The same standard of review applies when the prosecution relies mainly on circumstantial evidence. (People v. Stanley (1995) 10 Cal.4th 764, 792.) The trier of fact is free to disbelieve testimony and to infer that the truth is otherwise when circumstantial evidence of the defendant's actions supports such an inference. (People v. Beeman (1984) 35 Cal.3d 547, 558-559; People v. Thornton (1974) 11 Cal.3d 738, 754, overruled on other grounds in People v. Flannel (1979) 25 Cal.3d 668, 685.) The testimony of a single witness can be sufficient evidence. (People v. Young (2005) 34 Cal.4th 1149, 1181.) A. Possession of a Stolen Firearm

The jury found defendant guilty of one count of possession of a firearm and one count of possession of stolen property. Section 29800, subdivision (a)(1), prohibits a person who has been convicted of a felony from owning, purchasing, receiving, or having under his possession or control, any firearm. Section 496, subdivision (a), prohibits any person from knowingly buying, receiving, selling, or withholding any stolen property from its owner.
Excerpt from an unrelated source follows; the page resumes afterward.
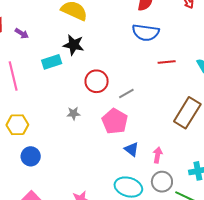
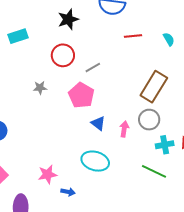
black star: (74, 45) -> (68, 19), moved, turned -30
gray circle: (162, 182) -> (149, 120), moved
Possession may be physical or constructive, and more than one person may possess the same contraband if the defendant's right to exercise dominion and control over the place where the contraband was located is shared with another. (People v. Valerio (1970) 13 Cal.App.3d 912, 921; People v. Montero (2007) 155 Cal.App.4th 1170, 1175-1176.) In People v. Williams (2009) 170 Cal.App.4th 587 [Fourth Dist., Div. Two], during a residential search, the officers found guns, ammunition, drugs and paraphernalia, and mail addressed to the defendant, as well as clothing in defendant's size and displaying defendant's moniker. The officers arrested all seven men in the residence, including the defendant, who was convicted of various charges relating to possession of drugs, a revolver, and ammunition. (Id. at pp. 596-597.)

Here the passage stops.